L’obbiettivo? Coinvolgere differenti professionalità per realizzare progetti di rigenerazione urbana – spazio pubblico –, design sociale con le comunità locali, le amministrazioni; realizzare laboratori di formazione-lavoro per categorie svantaggiate e persone fragili nell’ambito del design sociale; sperimentare nuove metodologie progettuali, con aziende leader nel product design, che siano ecologicamente sostenibili.

L’oggetto dell’attività? Coinvolgere le categorie svantaggiate per trasformare gli scarti in pezzi unici, così come in Africa avviene ad ogni angolo di strada. Una lezione che Elisabetta ha imparato sul posto quando lavorava (e lavora) con la ong Liveinslums nelle megalopoli africane. “E’ una prassi quotidiana, la normalità” dice “ loro recuperano tutto quello che noi occidentali consideriamo scarti e li portiamo in Africa”.

CRISI ECONOMICA, MATERIALI SCARTO, DISABILITà UDITIVA

Visione e capovolgimento della prospettiva e i problemi si trasformano in opportunità. Se in Africa i materiali di scarto si trovano ovunque, in Italia, a Milano, bisogna organizzarsi, ci pensa Luca Callegari, fa l’architetto d’interni, lavora con diverse aziende di design e non ha difficoltà a farsi donare i materiali avanzati. Bisogna comporre il pezzo di puzzle che riguarda l’impiego di persone svantaggiate che voglia imparare un mestiere.

La rete degli studenti legata ad Elisabetta serve per un pezzo dell’attività, quella di formare dei designer capaci di progettare partendo dall’esistente, mancano le persone in cerca di formazione. La soluzione arriva da Martina Gerosa, architetto urbanista, affetta da un’ipoacusia grave e profonda, ma anche di una vitalità senza confini. E’ lei che introduce T12LAB nel Pio Istituto dei Sordi, istituzione che dal 1854 sostiene e avvia al lavoro ragazzi con disabilità uditive. Un incontro felice, il solido legame tra sordi e industria manifatturiera lombarda ha visto formarsi falegnami capaci, bravi tessitori, ottimi fabbri, rilegatori e molto altro. Forse in virtù della concentrazione che consente il silenzio.

LA RICOMPOSIZIONE DEL PUZZLE

I pezzi del puzzle ci sono tutti. Decidono di partecipare al Fuorisalone 2015 con un progetto pirotecnico, animato che dal designer maliano Sidiki Traoré. Con lui organizzano un happening dove presentare Puzzle Table, l’oggetto della ricostruzione, una linea di tavoli a incastro fatti con materiali di recupero, nata da un travolgente workshop dove ogni scarto trova il proprio senso.

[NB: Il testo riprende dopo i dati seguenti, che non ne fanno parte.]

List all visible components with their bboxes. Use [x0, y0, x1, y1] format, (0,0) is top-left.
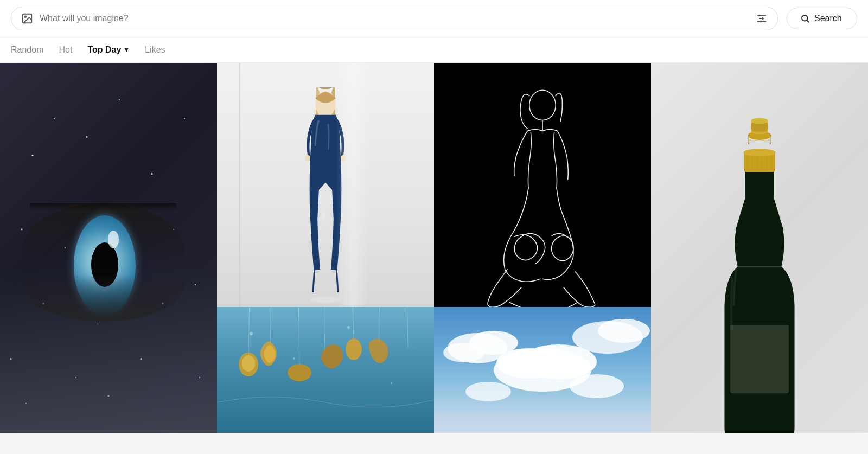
svg-line-22: [353, 307, 354, 343]
chevron-down-icon: ▼: [123, 46, 130, 54]
tab-top-day[interactable]: Top Day ▼: [87, 43, 130, 57]
image-clouds[interactable]: [434, 307, 651, 433]
svg-point-27: [288, 364, 311, 381]
image-bottle[interactable]: [651, 63, 868, 433]
grid-column-2: [217, 63, 434, 433]
grid-column-1: [0, 63, 217, 433]
svg-point-26: [242, 355, 255, 372]
image-icon: [21, 12, 33, 24]
tab-likes[interactable]: Likes: [145, 43, 165, 57]
nav-tabs: Random Hot Top Day ▼ Likes: [0, 37, 868, 63]
tab-random[interactable]: Random: [11, 43, 43, 57]
svg-point-38: [496, 348, 561, 379]
image-line-art[interactable]: [434, 63, 651, 307]
svg-point-39: [570, 374, 624, 398]
svg-point-1: [24, 16, 26, 17]
header: Search: [0, 0, 868, 37]
svg-rect-41: [434, 413, 651, 433]
svg-line-18: [248, 307, 250, 359]
svg-point-10: [760, 21, 762, 23]
svg-point-9: [762, 17, 764, 20]
grid-column-3: [434, 63, 651, 433]
svg-line-20: [298, 307, 299, 365]
svg-line-21: [324, 307, 326, 354]
search-input[interactable]: [40, 14, 749, 23]
image-latex-woman[interactable]: [217, 63, 434, 307]
svg-point-28: [346, 338, 362, 360]
image-grid: [0, 63, 868, 433]
search-button[interactable]: Search: [787, 8, 857, 29]
search-bar: [11, 7, 778, 30]
svg-point-35: [598, 319, 650, 343]
svg-point-29: [529, 90, 556, 120]
grid-column-4: [651, 63, 868, 433]
svg-rect-56: [730, 325, 789, 393]
svg-point-14: [322, 212, 326, 220]
svg-line-24: [407, 307, 408, 348]
image-eye[interactable]: [0, 63, 217, 433]
svg-point-50: [743, 149, 775, 156]
svg-point-15: [305, 155, 310, 161]
svg-line-12: [807, 20, 808, 22]
svg-point-33: [443, 343, 484, 362]
svg-rect-42: [745, 169, 774, 201]
tab-hot[interactable]: Hot: [59, 43, 72, 57]
search-button-label: Search: [814, 14, 842, 23]
filter-icon[interactable]: [756, 12, 768, 24]
image-coral[interactable]: [217, 307, 434, 433]
svg-point-55: [751, 118, 768, 124]
svg-point-17: [311, 297, 340, 303]
svg-point-8: [758, 15, 761, 17]
svg-point-40: [465, 382, 511, 401]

Tutti al lavoro, studenti sordi e non, avventori dell’ultimo minuto e tutti quelli che desiderano partecipare. ““Abbiamo realizzato con gli studenti una serie di tavoli di diverse forme e dimensioni, tutto dipendeva dai pezzi di scarto che avevamo ( legno e ferro ), come montarli si decideva insieme, in piccoli gruppi. Tutto nasceva dallo scarto mai da un’idea precostituita. Poi si prendevano i pezzi e si saldavano e si montavano con l’aiuto di Sidiki Traoré e di altri tutor. Un’esperienza vitale piena d’energia positiva”. Continua Elisabetta: “ Con lui è iniziata a svilupparsi questa metodologia di lavoro, assieme a un gruppo di studenti di design della Naba e alcuni studenti sordi. I materiali li abbiamo recuperati dalle aziende del mobile della Brianza, aziende che vendono i mobili per molti migliaia di euro durante la Design Week, sono materiali pregiati, c’è li hanno donati”.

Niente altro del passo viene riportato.